My husband, John, was an outdoorsy kid too, with a childhood a lot like mine. (Minus the Barbies.) Your mother sent you outside to play after breakfast, and except for lunch, you were supposed to stay there until it got dark or dinnertime, whichever came first. But then, you didn’t really want to be indoors anyway. Certainly not John—from what I can tell, he lived “The Dangerous Book for Boys.” He’d roam nearby woods and fields with his little gang of friends, playing Robin Hood or cowboys and Indians, coming home so dirty his mom would have to hose him down.
Later, as a young husband and father, John got his fresh air nurturing a small vegetable plot for his family. But it could be the outdoor activities so many of us love as adults, like camping, hiking, and gardening—and I hear vacations on working farms are getting popular!—are a way to free our inner tree-climbing, mud-lovin’ child. To return to a simpler time, when most people lived on farms—or at least knew a farmer. A time when you spent far more of your life outside than in.
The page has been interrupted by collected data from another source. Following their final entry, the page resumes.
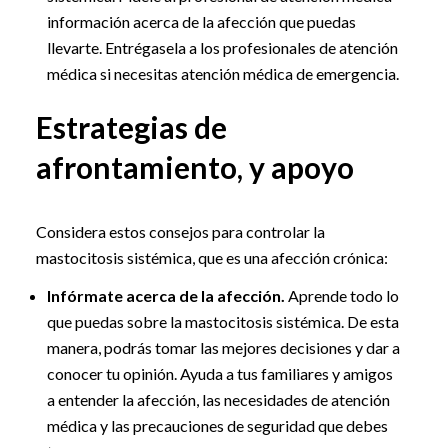
información acerca de la afección que puedas
llevarte. Entrégasela a los profesionales de atención
médica si necesitas atención médica de emergencia.
Estrategias de
afrontamiento, y apoyo
Considera estos consejos para controlar la
mastocitosis sistémica, que es una afección crónica:
Infórmate acerca de la afección.
Aprende todo lo
que puedas sobre la mastocitosis sistémica. De esta
manera, podrás tomar las mejores decisiones y dar a
conocer tu opinión. Ayuda a tus familiares y amigos
a entender la afección, las necesidades de atención
médica y las precauciones de seguridad que debes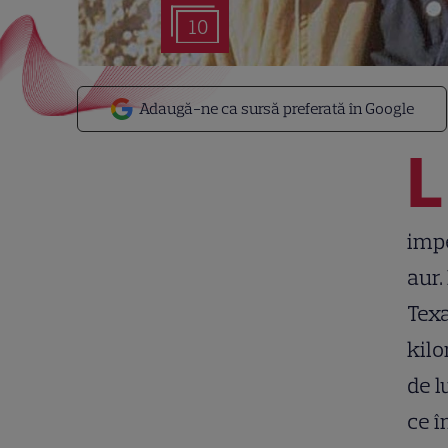
10
Adaugă-ne ca sursă preferată în Google
L
impe
aur.
Texa
kilo
de l
ce î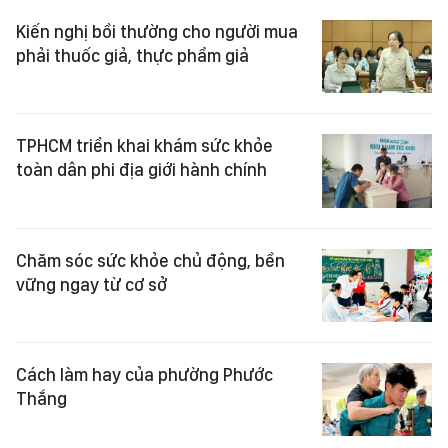
Kiến nghị bồi thường cho người mua
phải thuốc giả, thực phẩm giả
TPHCM triển khai khám sức khỏe
toàn dân phi địa giới hành chính
Chăm sóc sức khỏe chủ động, bền
vững ngay từ cơ sở
Cách làm hay của phường Phước
Thắng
Whatever it is, I never stopped loving the outdoors, and John never lost his longing for wide open spaces…a love and longing we indulged with our mutual passion for gardening. But there came a time when we both yearned for a deeper connection with the land…for a more peaceful life, one more attuned to nature’s pace. Okay, that sounds pretty highfalutin’—all we thought we wanted was more room for a kitchen garden, and a little quiet in which to enjoy it. Whatever our goal, our journey to that life began the day we reached our tipping point with urban noise and traffic and crowds…when John and I bucked our play-it-safe, risk-averse natures and decided to leave the city. Little Farm in the Foothills is the tale of our fifty-something leap of faith, to seek out a slower, simpler, and more serene lifestyle on a rural acreage. And embrace a whole new way of living.
Who’d have guessed how complicated “simplicity” could get. Or that serenity and reinventing your life was no match made in heaven.